◆ TASK REQUIREMENTS: Beginning at the line that contains "For every button, label, text, icon, or", output each line exactly through the end of the records, and drop any pictures.

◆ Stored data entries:
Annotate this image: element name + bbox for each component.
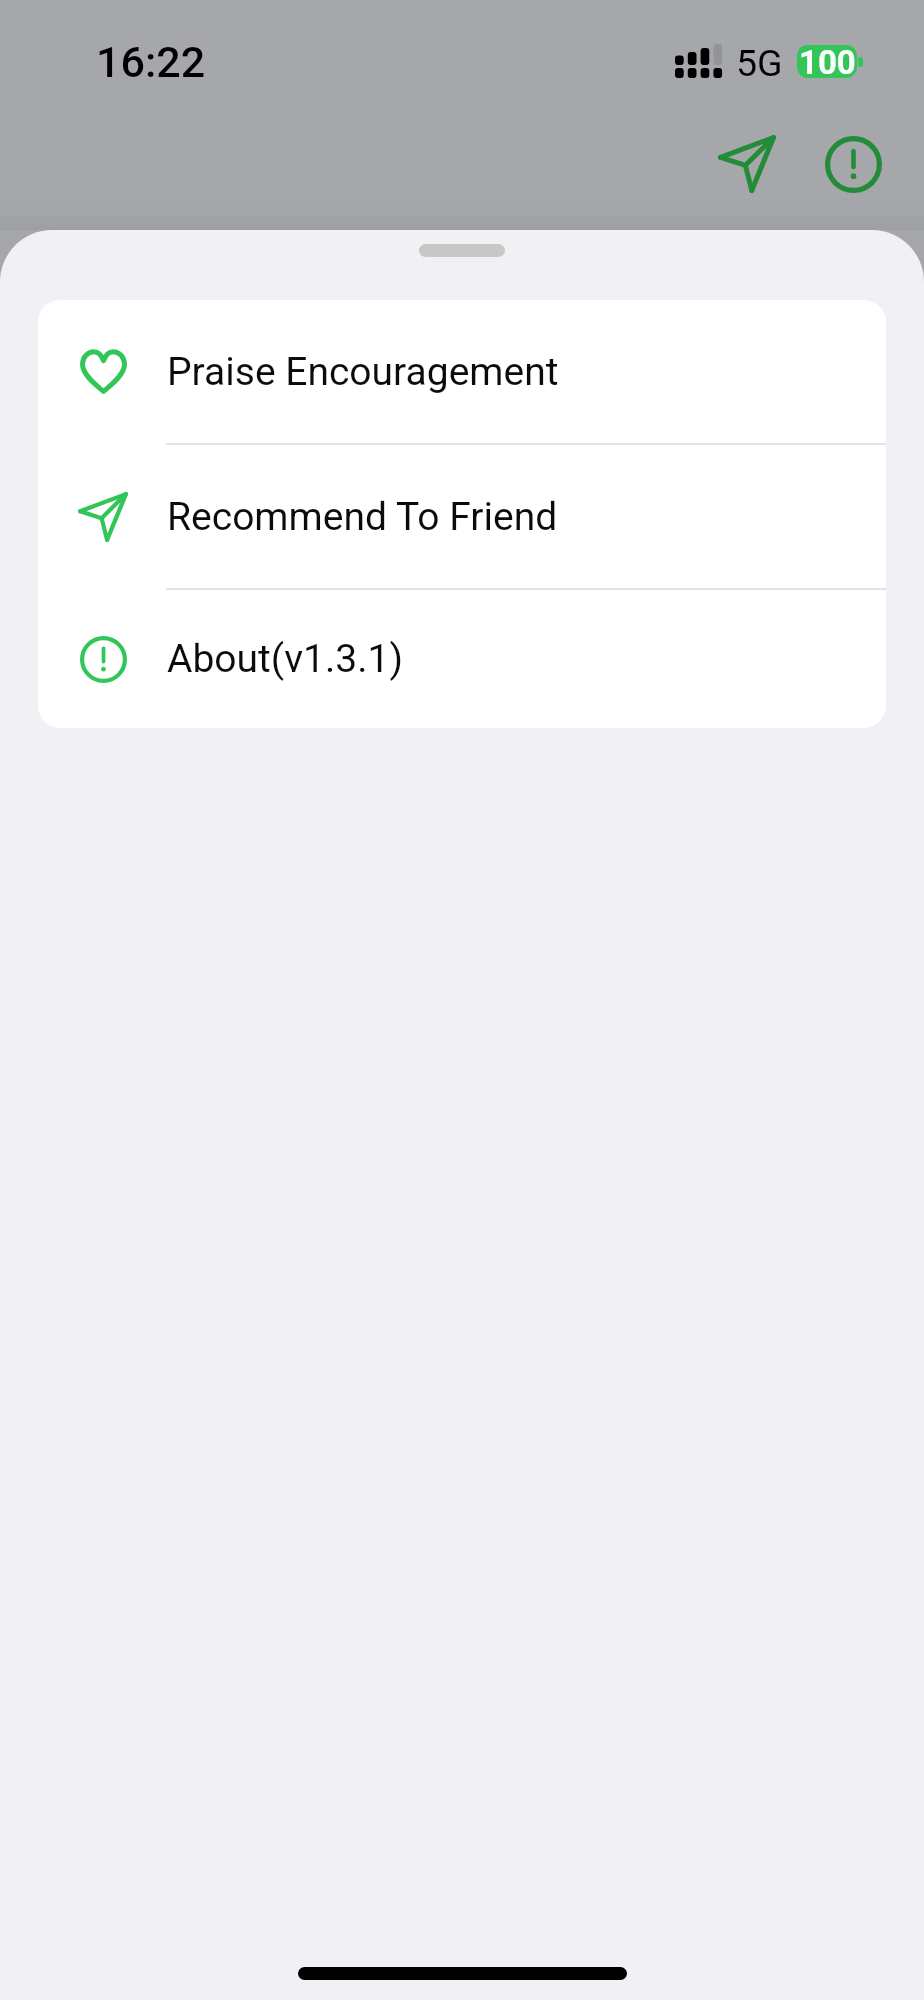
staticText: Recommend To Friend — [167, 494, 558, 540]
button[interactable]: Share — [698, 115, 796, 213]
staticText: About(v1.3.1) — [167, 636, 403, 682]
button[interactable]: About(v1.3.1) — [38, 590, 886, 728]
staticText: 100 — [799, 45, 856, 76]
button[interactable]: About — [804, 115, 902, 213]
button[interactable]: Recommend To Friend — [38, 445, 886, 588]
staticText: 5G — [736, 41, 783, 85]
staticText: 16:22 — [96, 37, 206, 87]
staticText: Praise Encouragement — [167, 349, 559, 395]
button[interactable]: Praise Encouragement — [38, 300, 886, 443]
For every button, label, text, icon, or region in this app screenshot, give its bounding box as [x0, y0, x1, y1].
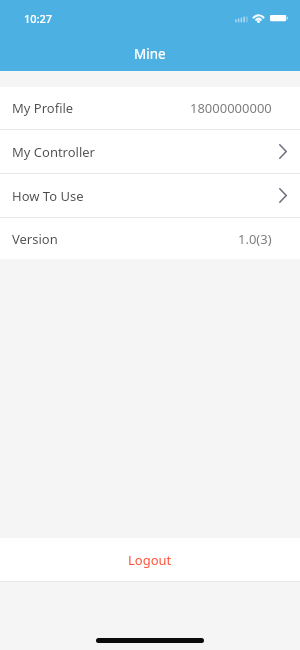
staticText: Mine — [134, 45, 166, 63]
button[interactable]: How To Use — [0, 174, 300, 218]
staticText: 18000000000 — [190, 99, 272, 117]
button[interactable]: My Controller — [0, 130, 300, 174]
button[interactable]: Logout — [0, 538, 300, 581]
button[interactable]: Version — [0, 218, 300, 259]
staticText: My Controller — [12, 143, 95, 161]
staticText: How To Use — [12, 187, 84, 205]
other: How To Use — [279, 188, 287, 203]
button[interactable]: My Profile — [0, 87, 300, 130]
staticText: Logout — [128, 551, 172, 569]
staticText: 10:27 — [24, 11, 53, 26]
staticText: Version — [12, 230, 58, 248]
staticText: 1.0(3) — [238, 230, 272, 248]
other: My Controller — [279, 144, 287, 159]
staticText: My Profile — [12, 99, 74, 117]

◆ WRITTEN ANSWER:
For every button, label, text, icon, or region in this app screenshot, give its bounding box as [x0, y0, x1, y1].
staticText: Mine — [134, 45, 166, 63]
button[interactable]: How To Use — [0, 174, 300, 218]
staticText: 18000000000 — [190, 99, 272, 117]
button[interactable]: My Controller — [0, 130, 300, 174]
button[interactable]: Logout — [0, 538, 300, 581]
button[interactable]: Version — [0, 218, 300, 259]
staticText: My Controller — [12, 143, 95, 161]
staticText: How To Use — [12, 187, 84, 205]
other: How To Use — [279, 188, 287, 203]
button[interactable]: My Profile — [0, 87, 300, 130]
staticText: Logout — [128, 551, 172, 569]
staticText: 10:27 — [24, 11, 53, 26]
staticText: Version — [12, 230, 58, 248]
staticText: 1.0(3) — [238, 230, 272, 248]
other: My Controller — [279, 144, 287, 159]
staticText: My Profile — [12, 99, 74, 117]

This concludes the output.